On Wed, 18 Oct 2023 at 13:22, Linus Torvalds
<torvalds@xxxxxxxxxxxxxxxxxxxx> wrote:
>
> And yes, sometimes we use actual volatile accesses for them
> (READ_ONCE() and WRITE_ONCE()) but those are *horrendous* in general,
> and are much too strict. Not only does gcc generally lose its mind
> when it sees volatile (ie it stops doing various sane combinations
> that would actually be perfectly valid), but it obviously also stops
> doing CSE on the loads (as it has to).

Note, in case you wonder what I mean by "lose its mind", try this
(extremely stupid) test program:

void a(volatile int *i) { ++*i; }
void b(int *i) { ++*i; }

and note that the non-volatile version does

addl $1, (%rdi)

but the volatile version then refuses to combine the read+write into a
rmw instruction, and generates

movl (%rdi), %eax
addl $1, %eax
movl %eax, (%rdi)

instead.

Sure, it's correct, but it's an example of how 'volatile' ends up
disabling a lot of other optimizations than just the "don't remove the
access".

Doing the volatile as one rmw instruction would still have been very
obviously valid - it's still doing a read and a write. You don't need
two instructions for that.

I'm not complaining, and I understand *why* it happens - compiler
writers very understandably go "oh, I'm not touching that".

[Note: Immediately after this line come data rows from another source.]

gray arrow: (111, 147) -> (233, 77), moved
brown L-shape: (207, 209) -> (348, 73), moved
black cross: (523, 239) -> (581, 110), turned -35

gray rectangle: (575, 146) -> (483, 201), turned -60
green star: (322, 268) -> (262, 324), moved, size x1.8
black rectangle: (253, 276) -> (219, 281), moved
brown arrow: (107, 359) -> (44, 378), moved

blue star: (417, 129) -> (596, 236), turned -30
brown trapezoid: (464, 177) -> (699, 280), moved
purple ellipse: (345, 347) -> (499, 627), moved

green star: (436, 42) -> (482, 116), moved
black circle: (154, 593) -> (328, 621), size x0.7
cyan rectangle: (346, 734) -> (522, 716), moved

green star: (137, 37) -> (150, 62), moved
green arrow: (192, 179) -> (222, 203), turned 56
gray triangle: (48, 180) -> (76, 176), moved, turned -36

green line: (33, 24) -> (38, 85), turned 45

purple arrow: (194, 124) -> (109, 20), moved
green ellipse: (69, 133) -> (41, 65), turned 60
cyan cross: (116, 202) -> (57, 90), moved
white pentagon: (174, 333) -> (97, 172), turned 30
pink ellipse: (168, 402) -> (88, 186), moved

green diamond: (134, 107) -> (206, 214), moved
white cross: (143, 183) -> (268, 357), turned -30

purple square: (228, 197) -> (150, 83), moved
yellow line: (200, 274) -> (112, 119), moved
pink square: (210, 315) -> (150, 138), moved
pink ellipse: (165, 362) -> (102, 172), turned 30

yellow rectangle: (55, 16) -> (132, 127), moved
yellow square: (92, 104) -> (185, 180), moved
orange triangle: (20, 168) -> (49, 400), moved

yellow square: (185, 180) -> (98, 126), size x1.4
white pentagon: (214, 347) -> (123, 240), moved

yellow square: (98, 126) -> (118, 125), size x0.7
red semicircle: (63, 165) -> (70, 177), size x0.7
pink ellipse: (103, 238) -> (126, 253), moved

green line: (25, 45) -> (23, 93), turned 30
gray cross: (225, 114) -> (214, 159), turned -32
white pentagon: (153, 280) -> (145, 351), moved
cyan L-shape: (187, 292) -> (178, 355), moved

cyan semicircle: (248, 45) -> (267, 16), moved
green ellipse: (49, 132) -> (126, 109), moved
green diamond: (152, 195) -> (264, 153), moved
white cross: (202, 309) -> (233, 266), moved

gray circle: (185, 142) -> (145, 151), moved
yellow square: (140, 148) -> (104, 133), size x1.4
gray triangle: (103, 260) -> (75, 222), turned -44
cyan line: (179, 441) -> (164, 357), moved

I'm just trying to point out that volatile really screws up code
generation even aside from the "access _exactly_ once" issue.

So using inline asm and relying on gcc doing (minimal) CSE will then
generate better code than volatile ever could, even when we just use a
simple 'mov" instruction. At least you get that basic combining
effect, even if it's not great.

And for memory ops, *not* using volatile is dangerous when they aren't stable.

Linus